Amitriptyline/Ketamine as Therapy for Neuropathic Pruritus and Pain Secondary to Herpes Zoster

February 2015 | Volume 14 | Issue 2 | Original Article | 115 | Copyright © February 2015


John R. Griffin MD and Mark D.P. Davis MD

Department of Dermatology, Mayo Clinic, Rochester, MN

Abstract
Frequent causes of morbidity secondary to herpes zoster include acute pain, secondary infection, and postherpetic neuralgia. A less documented complication is pruritus, which can be either acute or postinfectious when it persists more than 3 months after the rash has healed. We discuss a case of severe, acute neuropathic pruritus and pain secondary to active herpes zoster that was unresponsive to standard medical therapy, including oral antihistamines, topical lidocaine, oral gabapentin, and local wound care. Modest control of the pruritus and pain was achieved with continued multimodal therapy and the addition of topical 2% amitriptyline/0.5% ketamine gel.

J Drugs Dermatol. 2015;14(2):115-118.

INTRODUCTION

Acute herpetic pain has been noted to markedly impact health-related quality of life.1,2 No studies have attempted to quantify the impact of herpetic pruritus, acute or postinfectious, on quality of life, though epidemiologic data give voice to its relative frequency (up to 17% of acute cases) and individual reports bring to light its negative impact in selected cases.3-5 A proposed mechanism of herpetic pruritus and neuralgia cites neuronal necrosis and subsequent imbalance of pruritogenic and nociceptive inputs as the culprit.5 Unfortunately, many drugs that alleviate neuropathic pain do not have the same efficacy for relief of neuropathic itch in the individual patient.6

Case Report

A 64-year-old man with Crohn disease was admitted for enterocutaneous fistula takedown. He did not have a prior history of herpes zoster. During his postoperative stay, he had hyperalgesia, erythema, and vesicles in a left V1 distribution with ipsilateral conjunctivitis and keratitis (Figures 1 and 2). Treatment with intravenous acyclovir was begun, and varicella zoster virus was confirmed with polymerase chain reaction of blister fluid.
Three days after the skin eruption, the patient began to report itch in the area.
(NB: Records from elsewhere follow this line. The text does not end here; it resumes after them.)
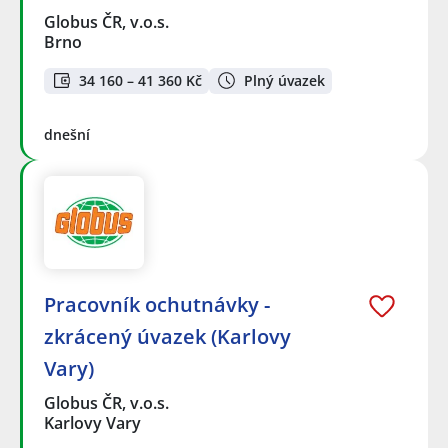
Globus ČR, v.o.s.
Brno
34 160 – 41 360 Kč
Plný úvazek
dnešní
Pracovník ochutnávky -
zkrácený úvazek (Karlovy
Vary)
Globus ČR, v.o.s.
Karlovy Vary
Over the next 2 weeks, this symptom progressed to severe pruritus and burning pain, each rated by the patient as 10/10 on the visual analog scale, initially localized to the area of infection, and unrelenting. Over 3 days, the pruritus extended to include the bilateral scalp, though the pain remained localized to the area of infection. Initial treatment recommendations included wound care with dilute acetic acid wet dressings and twice daily 2.5% hydrocortisone cream. The patient reported that he had a decrease in his symptoms— to 8/10 and lasting for several hours—with this regimen. This treatment was continued for the remainder of his hospital stay. Oral gabapentin therapy was begun at a dosage of 300 mg 3 times daily and was titrated to up to 400 mg 3 times daily before his dismissal from the hospital, which occurred when his renal function had normalized.
Low-dose oral opioid therapy was discontinued in favor of nonopioid analgesics, given that opioids may cause considerable pruritus in some patients. Topical lidocaine patches were applied to intact surrounding skin every 12 hours. Therapy with oral hydroxyzine (25 mg daily) was started; however, it was used only intermittently because of the patient’s concern about associated somnolence. After the combination of these interventions, his itch was 7/10 or 8/10 for most of the day and 10/10 for the remainder.
At this point, the patient’s primary medical and surgical conditions had stabilized; however, his recalcitrant pruritus and pain prohibited his dismissal. Treatment of conjunctivitis and keratitis consisted of erythromycin ophthalmic ointment initially. Unfortunately, he also had an immune stromal keratitis, which required the addition of ophthalmic corticosteroids.